## Work order:
Wherever "playing" turns up in the entries, copy out the line that holds it.

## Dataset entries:
• • • • • • •

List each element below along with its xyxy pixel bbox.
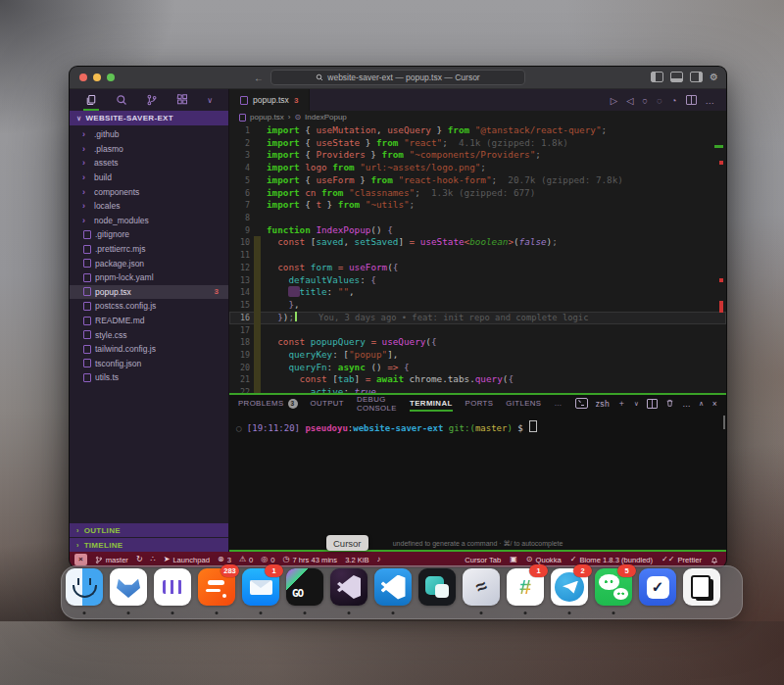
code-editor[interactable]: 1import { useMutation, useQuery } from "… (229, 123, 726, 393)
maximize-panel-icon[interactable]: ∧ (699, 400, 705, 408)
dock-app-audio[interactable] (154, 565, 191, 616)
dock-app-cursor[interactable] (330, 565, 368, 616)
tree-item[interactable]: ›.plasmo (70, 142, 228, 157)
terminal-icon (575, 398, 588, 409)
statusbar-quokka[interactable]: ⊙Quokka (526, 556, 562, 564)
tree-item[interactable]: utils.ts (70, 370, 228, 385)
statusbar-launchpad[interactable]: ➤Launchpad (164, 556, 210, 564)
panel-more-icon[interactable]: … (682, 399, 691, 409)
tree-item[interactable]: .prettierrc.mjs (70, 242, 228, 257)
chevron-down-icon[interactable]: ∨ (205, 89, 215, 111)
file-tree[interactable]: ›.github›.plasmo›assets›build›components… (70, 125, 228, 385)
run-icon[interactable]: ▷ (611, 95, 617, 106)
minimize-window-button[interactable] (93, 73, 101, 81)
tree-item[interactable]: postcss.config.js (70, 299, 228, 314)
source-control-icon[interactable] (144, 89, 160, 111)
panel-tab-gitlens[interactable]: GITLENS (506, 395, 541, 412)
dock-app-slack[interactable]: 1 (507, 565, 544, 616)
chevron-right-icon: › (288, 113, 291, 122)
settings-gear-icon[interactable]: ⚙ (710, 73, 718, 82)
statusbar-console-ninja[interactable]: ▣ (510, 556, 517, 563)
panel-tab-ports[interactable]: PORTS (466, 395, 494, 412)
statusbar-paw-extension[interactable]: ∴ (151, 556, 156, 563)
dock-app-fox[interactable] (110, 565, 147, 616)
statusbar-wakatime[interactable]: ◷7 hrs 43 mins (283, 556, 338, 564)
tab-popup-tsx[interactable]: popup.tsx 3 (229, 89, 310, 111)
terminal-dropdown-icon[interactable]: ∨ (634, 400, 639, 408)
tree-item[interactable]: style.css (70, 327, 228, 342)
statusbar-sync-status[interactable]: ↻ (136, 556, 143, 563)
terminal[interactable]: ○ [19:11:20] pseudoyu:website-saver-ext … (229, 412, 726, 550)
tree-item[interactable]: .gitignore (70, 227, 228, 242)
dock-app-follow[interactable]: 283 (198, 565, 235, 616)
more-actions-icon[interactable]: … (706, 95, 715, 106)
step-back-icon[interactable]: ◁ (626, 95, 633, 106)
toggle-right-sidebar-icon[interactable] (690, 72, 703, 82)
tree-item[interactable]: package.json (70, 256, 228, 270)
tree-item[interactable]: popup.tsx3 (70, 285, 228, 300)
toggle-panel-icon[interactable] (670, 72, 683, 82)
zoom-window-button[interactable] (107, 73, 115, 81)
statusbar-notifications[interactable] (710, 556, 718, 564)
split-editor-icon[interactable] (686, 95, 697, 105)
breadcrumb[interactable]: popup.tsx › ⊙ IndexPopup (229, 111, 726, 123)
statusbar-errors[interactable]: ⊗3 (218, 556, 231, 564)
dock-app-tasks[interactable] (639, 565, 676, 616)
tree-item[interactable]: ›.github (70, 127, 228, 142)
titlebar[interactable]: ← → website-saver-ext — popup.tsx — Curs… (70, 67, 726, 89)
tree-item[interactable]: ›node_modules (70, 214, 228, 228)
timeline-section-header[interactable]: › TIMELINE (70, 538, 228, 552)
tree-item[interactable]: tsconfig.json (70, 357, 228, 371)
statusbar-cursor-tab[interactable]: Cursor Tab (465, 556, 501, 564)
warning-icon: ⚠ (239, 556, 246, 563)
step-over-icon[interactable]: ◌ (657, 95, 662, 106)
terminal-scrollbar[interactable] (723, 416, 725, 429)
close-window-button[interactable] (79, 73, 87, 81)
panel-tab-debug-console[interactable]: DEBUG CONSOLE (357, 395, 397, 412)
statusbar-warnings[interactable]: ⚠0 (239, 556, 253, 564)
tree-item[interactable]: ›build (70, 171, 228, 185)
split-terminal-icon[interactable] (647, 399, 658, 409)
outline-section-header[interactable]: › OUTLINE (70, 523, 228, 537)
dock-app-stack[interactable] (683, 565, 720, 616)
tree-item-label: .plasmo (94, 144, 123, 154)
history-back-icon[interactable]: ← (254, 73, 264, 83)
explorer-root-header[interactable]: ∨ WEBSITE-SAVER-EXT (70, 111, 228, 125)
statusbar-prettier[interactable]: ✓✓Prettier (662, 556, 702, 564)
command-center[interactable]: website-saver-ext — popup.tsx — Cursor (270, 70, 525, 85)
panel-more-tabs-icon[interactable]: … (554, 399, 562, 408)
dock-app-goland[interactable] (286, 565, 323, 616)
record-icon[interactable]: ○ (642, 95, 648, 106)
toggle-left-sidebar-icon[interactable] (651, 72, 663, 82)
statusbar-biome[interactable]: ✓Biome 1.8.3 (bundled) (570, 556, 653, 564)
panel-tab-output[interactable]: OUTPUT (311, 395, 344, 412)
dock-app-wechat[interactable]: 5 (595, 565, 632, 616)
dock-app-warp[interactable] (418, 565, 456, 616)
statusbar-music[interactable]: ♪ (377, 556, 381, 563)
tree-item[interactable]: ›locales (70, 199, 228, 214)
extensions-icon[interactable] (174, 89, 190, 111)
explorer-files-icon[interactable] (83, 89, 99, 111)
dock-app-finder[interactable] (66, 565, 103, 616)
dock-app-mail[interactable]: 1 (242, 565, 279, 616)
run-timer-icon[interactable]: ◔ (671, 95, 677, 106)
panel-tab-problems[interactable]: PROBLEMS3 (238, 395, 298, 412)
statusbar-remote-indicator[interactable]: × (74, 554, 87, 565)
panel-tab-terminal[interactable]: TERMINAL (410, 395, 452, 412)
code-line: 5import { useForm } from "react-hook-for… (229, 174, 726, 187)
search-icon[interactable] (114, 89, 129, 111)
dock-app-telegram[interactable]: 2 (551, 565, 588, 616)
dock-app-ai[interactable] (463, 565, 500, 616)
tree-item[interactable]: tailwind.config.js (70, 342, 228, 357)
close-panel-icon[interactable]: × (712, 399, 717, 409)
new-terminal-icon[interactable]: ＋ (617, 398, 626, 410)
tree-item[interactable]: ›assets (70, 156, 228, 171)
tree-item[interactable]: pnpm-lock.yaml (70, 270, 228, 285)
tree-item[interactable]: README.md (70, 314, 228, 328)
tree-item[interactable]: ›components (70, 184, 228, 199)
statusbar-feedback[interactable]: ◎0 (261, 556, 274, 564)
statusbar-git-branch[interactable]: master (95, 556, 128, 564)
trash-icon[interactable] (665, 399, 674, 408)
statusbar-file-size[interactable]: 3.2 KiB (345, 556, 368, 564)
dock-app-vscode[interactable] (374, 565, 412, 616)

• • • • • • •

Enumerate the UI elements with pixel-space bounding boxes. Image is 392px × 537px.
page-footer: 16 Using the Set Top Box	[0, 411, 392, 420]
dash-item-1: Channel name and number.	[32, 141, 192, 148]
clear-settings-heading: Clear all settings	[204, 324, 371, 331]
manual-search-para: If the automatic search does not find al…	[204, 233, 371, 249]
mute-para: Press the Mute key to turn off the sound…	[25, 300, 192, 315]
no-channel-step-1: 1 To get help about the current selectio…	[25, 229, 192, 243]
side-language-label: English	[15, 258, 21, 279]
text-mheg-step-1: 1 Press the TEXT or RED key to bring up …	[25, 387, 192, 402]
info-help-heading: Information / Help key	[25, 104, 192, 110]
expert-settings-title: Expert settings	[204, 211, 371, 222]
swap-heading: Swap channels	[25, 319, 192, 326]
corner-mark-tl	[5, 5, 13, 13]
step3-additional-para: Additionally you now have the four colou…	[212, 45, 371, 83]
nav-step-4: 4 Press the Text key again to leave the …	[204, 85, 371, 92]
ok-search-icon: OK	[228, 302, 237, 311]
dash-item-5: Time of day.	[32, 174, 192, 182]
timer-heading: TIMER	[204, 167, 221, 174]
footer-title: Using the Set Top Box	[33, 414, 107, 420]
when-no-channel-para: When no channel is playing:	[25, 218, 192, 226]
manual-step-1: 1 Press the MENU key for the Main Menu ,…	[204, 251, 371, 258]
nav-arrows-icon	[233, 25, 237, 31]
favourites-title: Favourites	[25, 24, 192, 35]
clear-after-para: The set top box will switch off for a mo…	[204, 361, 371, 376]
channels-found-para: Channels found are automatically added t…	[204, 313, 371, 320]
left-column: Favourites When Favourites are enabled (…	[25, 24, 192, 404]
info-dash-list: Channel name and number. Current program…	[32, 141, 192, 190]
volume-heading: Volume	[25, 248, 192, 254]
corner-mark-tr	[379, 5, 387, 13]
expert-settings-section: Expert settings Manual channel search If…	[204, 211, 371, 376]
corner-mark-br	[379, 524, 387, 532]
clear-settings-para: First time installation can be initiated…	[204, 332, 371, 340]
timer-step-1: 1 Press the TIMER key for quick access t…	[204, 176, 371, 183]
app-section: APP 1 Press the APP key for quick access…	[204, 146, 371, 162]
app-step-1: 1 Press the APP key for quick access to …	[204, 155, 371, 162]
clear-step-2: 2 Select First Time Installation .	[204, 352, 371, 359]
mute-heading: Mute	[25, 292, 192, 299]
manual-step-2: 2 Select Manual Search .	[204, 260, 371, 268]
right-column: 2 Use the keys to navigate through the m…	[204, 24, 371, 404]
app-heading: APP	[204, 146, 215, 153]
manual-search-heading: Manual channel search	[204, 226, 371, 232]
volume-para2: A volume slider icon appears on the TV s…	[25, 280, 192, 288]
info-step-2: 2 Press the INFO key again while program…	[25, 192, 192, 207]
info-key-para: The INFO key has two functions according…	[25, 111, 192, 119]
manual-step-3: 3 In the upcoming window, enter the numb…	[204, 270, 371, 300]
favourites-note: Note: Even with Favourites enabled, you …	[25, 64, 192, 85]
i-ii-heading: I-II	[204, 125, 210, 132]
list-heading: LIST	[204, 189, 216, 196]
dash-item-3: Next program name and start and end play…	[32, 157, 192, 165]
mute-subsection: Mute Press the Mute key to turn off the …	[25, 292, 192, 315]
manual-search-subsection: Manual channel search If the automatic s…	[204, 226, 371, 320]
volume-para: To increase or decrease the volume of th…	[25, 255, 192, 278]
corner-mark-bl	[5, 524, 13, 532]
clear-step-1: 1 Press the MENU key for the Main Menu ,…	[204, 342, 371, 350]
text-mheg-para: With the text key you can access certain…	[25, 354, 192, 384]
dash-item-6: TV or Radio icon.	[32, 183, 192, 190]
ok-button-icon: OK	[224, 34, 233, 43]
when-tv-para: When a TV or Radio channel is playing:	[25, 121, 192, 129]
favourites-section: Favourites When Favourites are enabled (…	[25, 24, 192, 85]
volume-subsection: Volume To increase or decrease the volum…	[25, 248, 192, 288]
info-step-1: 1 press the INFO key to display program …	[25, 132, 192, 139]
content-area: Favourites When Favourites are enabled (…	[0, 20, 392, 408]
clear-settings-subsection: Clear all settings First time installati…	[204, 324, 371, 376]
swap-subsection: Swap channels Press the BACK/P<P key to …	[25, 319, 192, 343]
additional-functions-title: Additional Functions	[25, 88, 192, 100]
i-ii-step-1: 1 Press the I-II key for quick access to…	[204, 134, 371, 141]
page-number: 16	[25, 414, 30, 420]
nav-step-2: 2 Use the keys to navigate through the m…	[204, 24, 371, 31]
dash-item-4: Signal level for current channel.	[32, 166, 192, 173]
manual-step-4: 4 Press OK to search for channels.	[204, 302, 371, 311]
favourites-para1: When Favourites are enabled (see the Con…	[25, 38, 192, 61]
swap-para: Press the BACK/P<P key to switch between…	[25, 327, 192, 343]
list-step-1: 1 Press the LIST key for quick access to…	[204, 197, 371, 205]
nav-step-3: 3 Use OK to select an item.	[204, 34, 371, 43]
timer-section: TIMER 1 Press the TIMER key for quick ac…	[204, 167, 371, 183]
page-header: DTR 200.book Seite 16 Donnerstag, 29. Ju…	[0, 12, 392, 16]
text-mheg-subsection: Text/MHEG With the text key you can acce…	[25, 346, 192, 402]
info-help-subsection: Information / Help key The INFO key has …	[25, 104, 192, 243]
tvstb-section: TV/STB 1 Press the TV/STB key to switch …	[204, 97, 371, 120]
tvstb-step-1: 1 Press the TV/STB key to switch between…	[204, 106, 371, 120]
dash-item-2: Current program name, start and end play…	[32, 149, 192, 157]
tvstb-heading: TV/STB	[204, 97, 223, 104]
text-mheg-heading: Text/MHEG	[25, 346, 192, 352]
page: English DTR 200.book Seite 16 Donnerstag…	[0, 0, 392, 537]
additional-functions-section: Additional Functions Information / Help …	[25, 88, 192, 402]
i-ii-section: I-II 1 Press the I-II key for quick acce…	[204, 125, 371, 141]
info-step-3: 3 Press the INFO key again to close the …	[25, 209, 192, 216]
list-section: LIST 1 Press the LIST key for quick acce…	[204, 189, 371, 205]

• • • • • • •

## Worked solution:
when-no-channel-para: When no channel is playing:	[25, 218, 192, 226]
when-tv-para: When a TV or Radio channel is playing:	[25, 121, 192, 129]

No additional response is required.